Its main benefits are:

• Distributed: SwarmKit uses the Raft Consensus Algorithm in order to coordinate and does not rely on a single point of failure to perform decisions.
• Secure: Node communication and membership within a Swarm are secure out of the box. SwarmKit uses mutual TLS for node authentication, role authorization and transport encryption, automating both certificate issuance and rotation.
• Simple: SwarmKit is operationally simple and minimizes infrastructure dependencies. It does not need an external database to operate.

Overview

Machines running SwarmKit can be grouped together in order to form a Swarm, coordinating tasks with each other. Once a machine joins, it becomes a Swarm Node. Nodes can either be worker nodes or manager nodes.

• Worker Nodes are responsible for running Tasks using an Executor. SwarmKit comes with a default Docker Container Executor that can be easily swapped out.
• Manager Nodes on the other hand accept specifications from the user and are responsible for reconciling the desired state with the actual cluster state.

An operator can dynamically update a Node's role by promoting a Worker to Manager or demoting a Manager to Worker.

Tasks are organized in Services. A service is a higher level abstraction that allows the user to declare the desired state of a group of tasks. Services define what type of task should be created as well as how to execute them (e.g. run this many replicas at all times) and how to update them (e.g. rolling updates).

Features

Some of SwarmKit's main features are:

• Orchestration

  • Desired State Reconciliation: SwarmKit constantly compares the desired state against the current cluster state and reconciles the two if necessary. For instance, if a node fails, SwarmKit reschedules its tasks onto a different node.

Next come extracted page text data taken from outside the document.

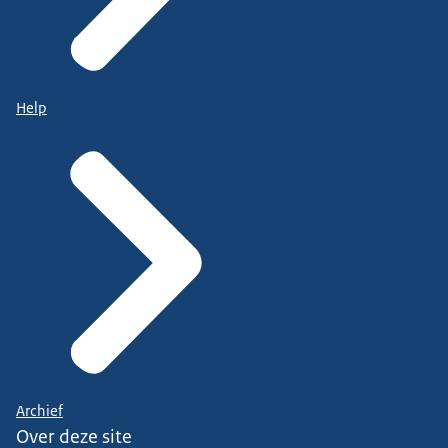
Help
Archief
Over deze site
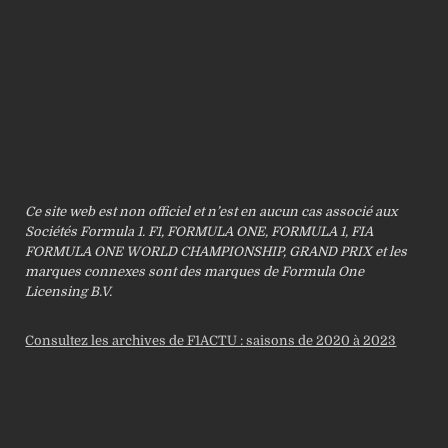
Ce site web est non officiel et n’est en aucun cas associé aux
Sociétés Formula 1. F1, FORMULA ONE, FORMULA 1, FIA
FORMULA ONE WORLD CHAMPIONSHIP, GRAND PRIX et les
marques connexes sont des marques de Formula One
Licensing B.V.
Consultez les archives de F1ACTU : saisons de 2020 à 2023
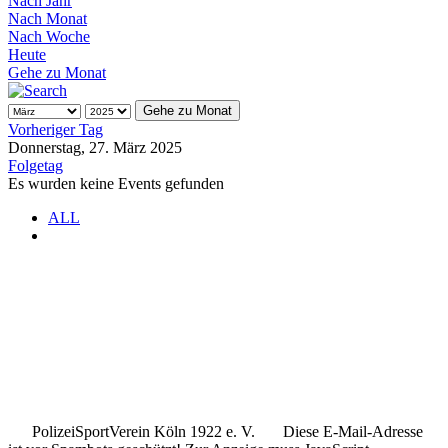
Nach Jahr
Nach Monat
Nach Woche
Heute
Gehe zu Monat
Gehe zu Monat
Vorheriger Tag
Donnerstag, 27. März 2025
Folgetag
Es wurden keine Events gefunden
ALL
.
.
..
PolizeiSportVerein Köln 1922 e. V.
Diese E-Mail-Adresse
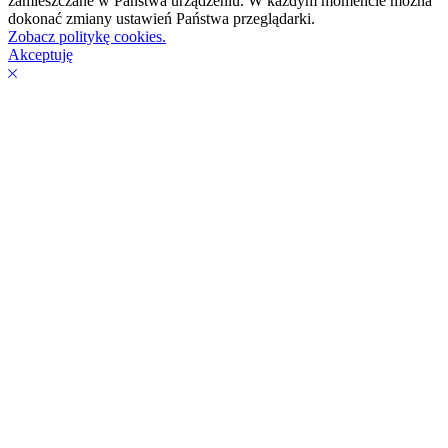
zamieszczane w Państwa urządzeniu. W każdym momencie można
dokonać zmiany ustawień Państwa przeglądarki.
Zobacz politykę cookies.
Akceptuję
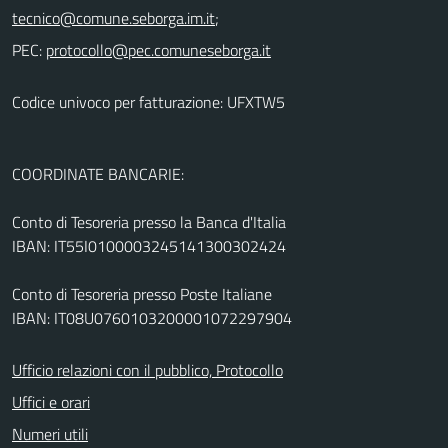
;
PEC:
Codice univoco per fatturazione: UFXTW5
COORDINATE BANCARIE:
Conto di Tesoreria presso la Banca d'Italia
IBAN: IT55I0100003245141300302424
Conto di Tesoreria presso Poste Italiane
IBAN: IT08U0760103200001072297904
Ufficio relazioni con il pubblico, Protocollo
Uffici e orari
Numeri utili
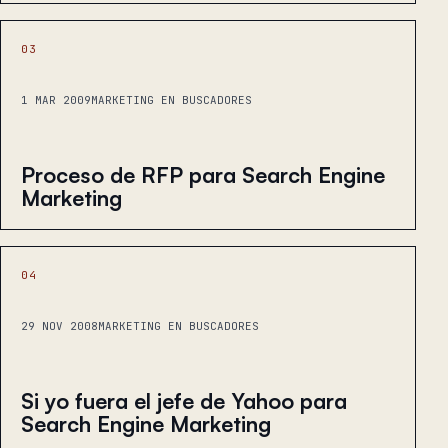
03
1 MAR 2009
MARKETING EN BUSCADORES
Proceso de RFP para Search Engine
Marketing
04
29 NOV 2008
MARKETING EN BUSCADORES
Si yo fuera el jefe de Yahoo para
Search Engine Marketing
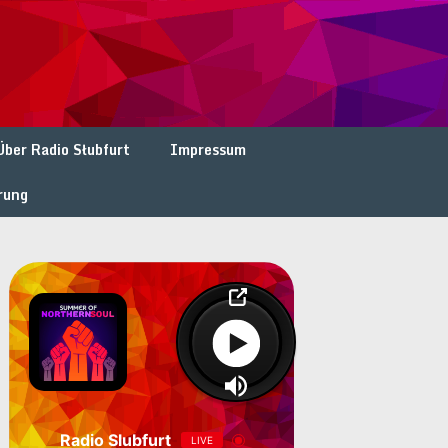
Über Radio Słubfurt
Impressum
rung
Radio Slubfurt
LIVE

  • Service Types: There are different types of services. The project currently ships with two of them out of the box

    • Replicated Services are scaled to the desired number of replicas.
    • Global Services run one task on every available node in the cluster.

  • Configurable Updates: At any time, you can change the value of one or more fields for a service. After you make the update, SwarmKit reconciles the desired state by ensuring all tasks are using the desired settings. By default, it performs a lockstep update - that is, update all tasks at the same time. This can be configured through different knobs:

    • Parallelism defines how many updates can be performed at the same time.
    • Delay sets the minimum delay between updates. SwarmKit will start by shutting down the previous task, bring up a new one, wait for it to transition to the RUNNING state then wait for the additional configured delay. Finally, it will move onto other tasks.

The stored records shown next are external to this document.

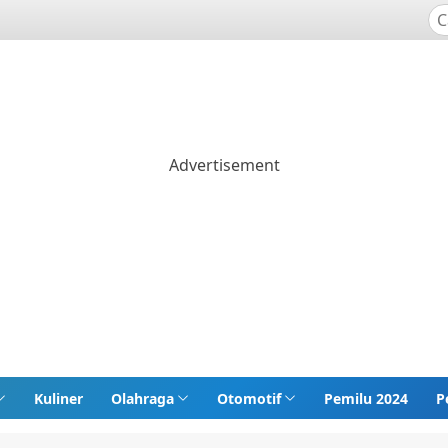
Kuliner
Olahraga
Otomotif
Pemilu 2024
P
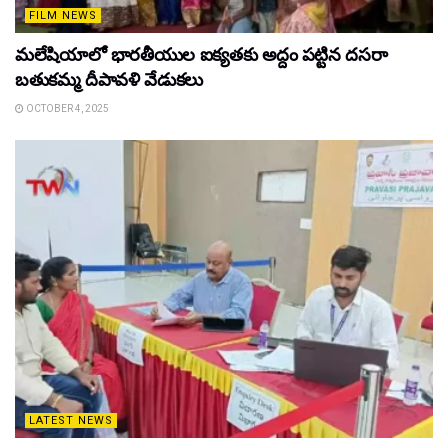
FILM NEWS
మలేషియాలో భారతీయుల ఐక్యతకు అద్దం పట్టిన దసరా
బతుకమ్మ దీపావళి వేడుకలు
OCTOBER 4, 2025
LATEST NEWS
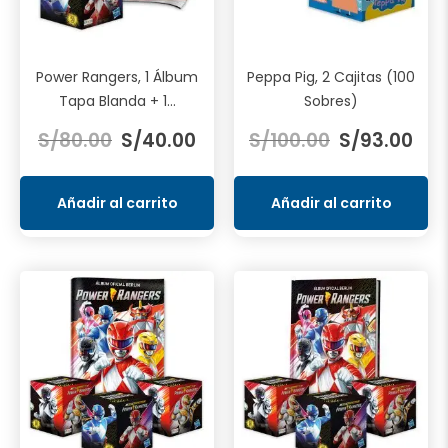
Power Rangers, 1 Álbum
Peppa Pig, 2 Cajitas (100
Tapa Blanda + 1...
Sobres)
El
El
El
El
S/
80.00
S/
40.00
S/
100.00
S/
93.00
precio
precio
precio
prec
original
actual
original
actu
era:
es:
era:
es:
Añadir al carrito
Añadir al carrito
S/80.00.
S/40.00.
S/100.00.
S/93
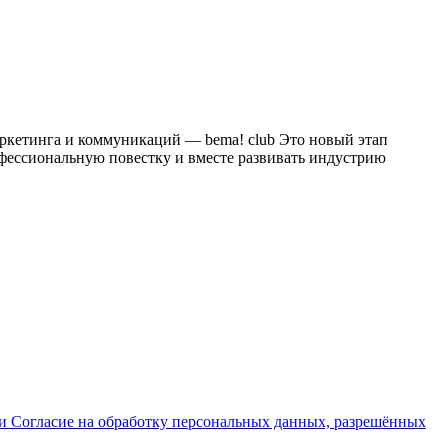
аркетинга и коммуникаций — bema! club Это новый этап
офессиональную повестку и вместе развивать индустрию
ки
Согласие на обработку персональных данных, разрешённых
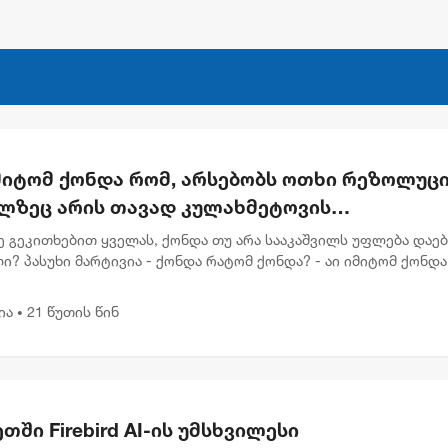
მიტომ ქონდა რომ, არსებობს ოთხი რეზოლუცი
ლზეც არის თავად კულახმეტოვის
წერაც..." - რას წერს გიორგი ფოფხაძე
ე გეკითხებით ყველას, ქონდა თუ არა სააკაშვილს უფლება დაე
ი? პასუხი მარტივია - ქონდა რატომ ქონდა? - აი იმიტომ ქონდა
ბს ოთხი რეზოლუცია, რომელზეც არის თავად კულახმეტოვის ხელ
ია
21 წუთის წინ
•
თში Firebird AI-ის უმსხვილესი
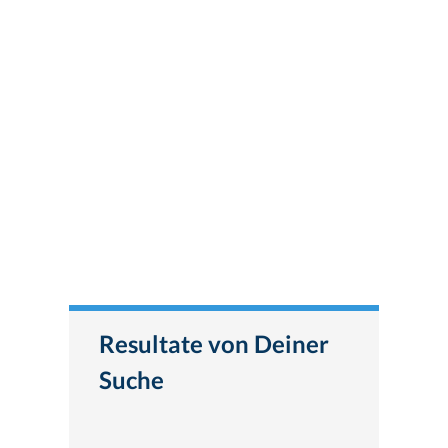
Resultate von Deiner
Suche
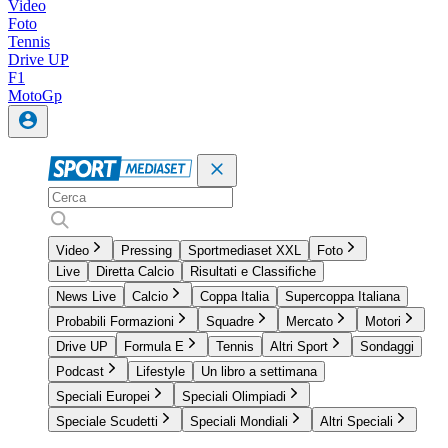
Video
Foto
Tennis
Drive UP
F1
MotoGp
Video
Pressing
Sportmediaset XXL
Foto
Live
Diretta Calcio
Risultati e Classifiche
News Live
Calcio
Coppa Italia
Supercoppa Italiana
Probabili Formazioni
Squadre
Mercato
Motori
Drive UP
Formula E
Tennis
Altri Sport
Sondaggi
Podcast
Lifestyle
Un libro a settimana
Speciali Europei
Speciali Olimpiadi
Speciale Scudetti
Speciali Mondiali
Altri Speciali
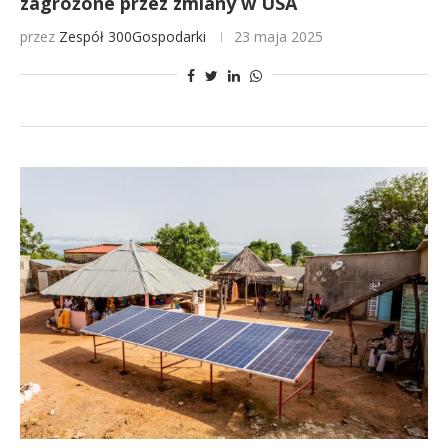
zagrożone przez zmiany w USA
przez
Zespół 300Gospodarki
23 maja 2025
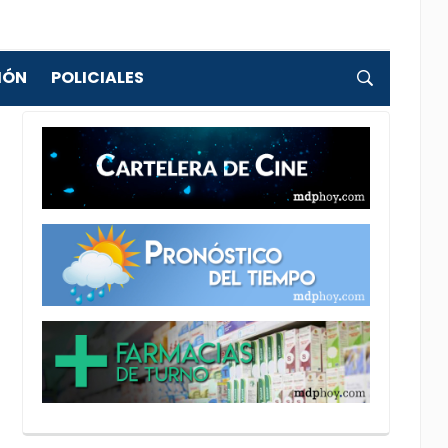
IÓN
POLICIALES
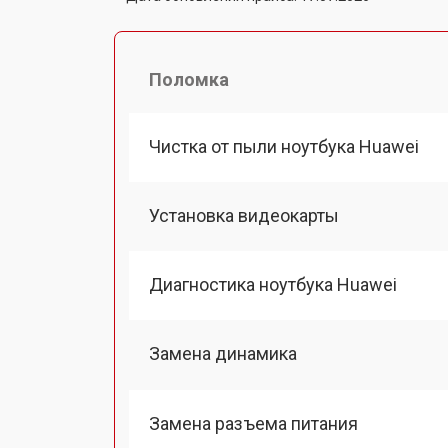
Поломка
Чистка от пыли ноутбука Huawei
Установка видеокарты
Диагностика ноутбука Huawei
Замена динамика
Замена разъема питания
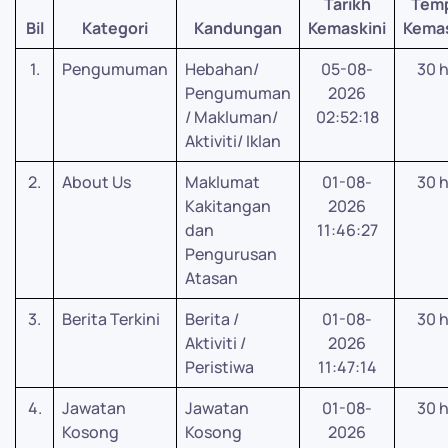
Tarikh
Tem
Bil
Kategori
Kandungan
Kemaskini
Kemas
1.
Pengumuman
Hebahan/
05-08-
30 h
Pengumuman
2026
/ Makluman/
02:52:18
Aktiviti/ Iklan
2.
About Us
Maklumat
01-08-
30 h
Kakitangan
2026
dan
11:46:27
Pengurusan
Atasan
3.
Berita Terkini
Berita /
01-08-
30 h
Aktiviti /
2026
Peristiwa
11:47:14
4.
Jawatan
Jawatan
01-08-
30 h
Kosong
Kosong
2026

  • Restart Policies: The orchestration layer monitors tasks and reacts to failures based on the specified policy. The operator can define restart conditions, delays and limits (maximum number of attempts in a given time window). SwarmKit can decide to restart a task on a different machine. This means that faulty nodes will gradually be drained of their tasks.

• Scheduling

  • Resource Awareness: SwarmKit is aware of resources available on nodes and will place tasks accordingly.

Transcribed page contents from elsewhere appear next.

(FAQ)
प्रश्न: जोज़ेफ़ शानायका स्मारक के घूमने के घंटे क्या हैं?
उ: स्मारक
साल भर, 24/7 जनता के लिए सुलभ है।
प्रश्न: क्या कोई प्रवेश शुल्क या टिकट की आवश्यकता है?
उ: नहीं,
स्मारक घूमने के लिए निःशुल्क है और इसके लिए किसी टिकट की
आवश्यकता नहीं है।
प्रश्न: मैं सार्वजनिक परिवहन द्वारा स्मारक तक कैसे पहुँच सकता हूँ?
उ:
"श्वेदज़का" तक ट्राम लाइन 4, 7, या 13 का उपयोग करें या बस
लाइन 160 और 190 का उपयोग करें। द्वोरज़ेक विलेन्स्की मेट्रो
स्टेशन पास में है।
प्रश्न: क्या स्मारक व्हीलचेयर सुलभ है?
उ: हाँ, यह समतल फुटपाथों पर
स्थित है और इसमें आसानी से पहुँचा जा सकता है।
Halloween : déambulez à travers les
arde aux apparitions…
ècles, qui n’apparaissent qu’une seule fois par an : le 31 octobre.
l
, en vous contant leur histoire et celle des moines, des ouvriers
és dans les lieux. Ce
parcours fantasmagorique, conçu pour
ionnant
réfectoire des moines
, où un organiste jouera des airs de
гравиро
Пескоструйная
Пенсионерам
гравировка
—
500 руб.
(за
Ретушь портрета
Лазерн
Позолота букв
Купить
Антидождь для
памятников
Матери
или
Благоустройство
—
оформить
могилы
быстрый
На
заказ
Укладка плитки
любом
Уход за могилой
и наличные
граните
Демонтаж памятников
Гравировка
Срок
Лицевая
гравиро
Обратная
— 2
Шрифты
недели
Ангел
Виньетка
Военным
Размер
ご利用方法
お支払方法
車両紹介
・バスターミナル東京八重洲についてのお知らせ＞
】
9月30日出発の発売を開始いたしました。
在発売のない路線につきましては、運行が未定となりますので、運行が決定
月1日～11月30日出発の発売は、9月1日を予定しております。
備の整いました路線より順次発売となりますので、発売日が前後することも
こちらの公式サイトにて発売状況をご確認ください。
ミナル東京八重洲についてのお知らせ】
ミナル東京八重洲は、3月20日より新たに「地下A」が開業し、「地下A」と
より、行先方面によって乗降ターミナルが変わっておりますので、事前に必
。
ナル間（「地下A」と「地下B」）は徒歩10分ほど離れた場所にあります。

  • Constraints: Operators can limit the set of nodes where a task can be scheduled by defining constraint expressions. Multiple constraints find nodes that satisfy every expression, i.e., an AND match. Constraints can match node attributes in the following table. Note that engine.labels are collected from Docker Engine with information like operating system, drivers, etc. node.labels are added by cluster administrators for operational purpose. For example, some nodes have security compliant labels to run tasks with compliant requirements.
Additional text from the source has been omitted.